I was reading something or other not long back (Wodehouse I think) when a drunken character was described as ‘in his cups’.
A delightful expression I thought and it got me thinking.

What other expressions for drunkenness are a credit to the English language?
In my time I’ve heard, or used, wankered, twatted, pissed, muntered, bladdered, battered, hammered, arseholed, plastered, caned and of course the ubiquitous fucked; the list goes on.



But what of those expressions that show the true diversity of this jewel of languages? That illustrate the endless possibilities of English to articulate one state of being in countless ways.

‘In his cups’ I particularly like, and is possibly of Roman or biblical origin.
‘Shedded’ is one I’ve heard and apparently is short for ‘my shed has collapsed and taken most of the fence with it’. Possibly not the easiest way to verbalise your drunkenness.

The Aussies have given us ‘paralytic’ since the early 20th century, and ‘shot full of holes’, which they lifted from the Kiwis in world War One, and good on them for it.

‘Smashed’ sounds like it’s a modern invention to me, but comes from an old American saying ‘smashed as a brandy peg’. Smash being a type of brandy apparently.
‘Pickled’ is wonderful, as is ‘piddled’. ‘Pie-eyed’, is a peculiarly American term that reached our shores in the late 1800’s.

It’s amazing how each word or expression brings to mind a very specific level of drunkenness. A man who was ‘tipsy’ or ‘squiffy’ or ‘sozzelled’ wouldn’t hit his wife would he? But someone who is ‘tanked up’ might.

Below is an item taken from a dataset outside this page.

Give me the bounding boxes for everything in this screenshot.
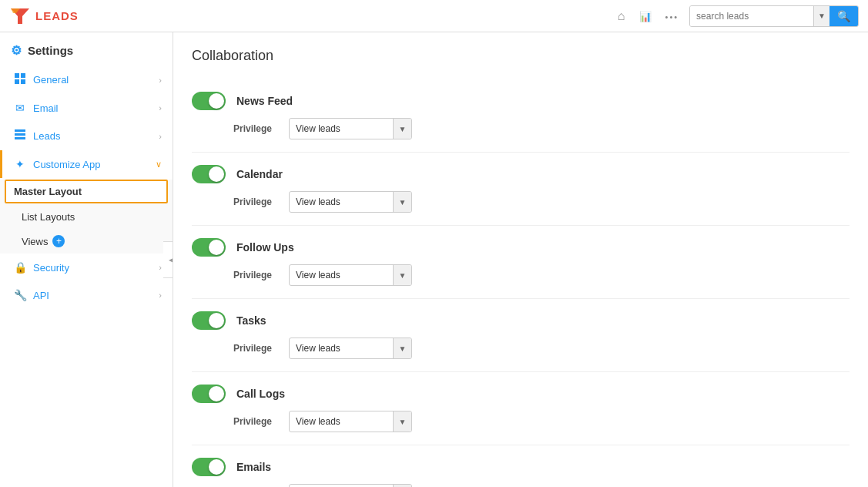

They are also, like much slang, time capsules that appear and disappear in short time periods. ‘Swipey’ for example is recorded from 1844 but had pretty much died out by 1900, ‘rat-arsed’ is a wonderful newer invention, first heard from teenagers in the ‘80’s.

In the late 1700’s you might have ‘swallowed a hare’ or if in port ‘swallowed a sailor’. Something that might get you an odd look in Brighton in the 21st century.
The 1920’s had a string of lovely descriptions that really put you right there amongst the flappers; ‘ossified’ ‘spifflicated’, ‘canned’, ‘corked’, ‘scrooched’, ‘jazzed’, ‘zozzled’, ‘owled’, ‘embalmed’, ‘lit’, ‘potted’, or ‘fried to the hat’.
All of which applied presumably to that wonderful chronicler of the jazz age F. Scott Fitzgerald.

The amount are incredible, the diversity staggering, it’s a book topic not a blog entry so I’ll leave you to seek out you own and bask in the glow of our wonderful language.

And forgive me if this blog entry is a little disjointed, I was at a friend’s stag do last weekend and was ‘crapulent’ to the point of being as ‘stewed as a fresh boiled owl’.

Just read: Ham On Rye by Charles Bukowski
Listening to: Official sountrack to the motion picture Kick Ass.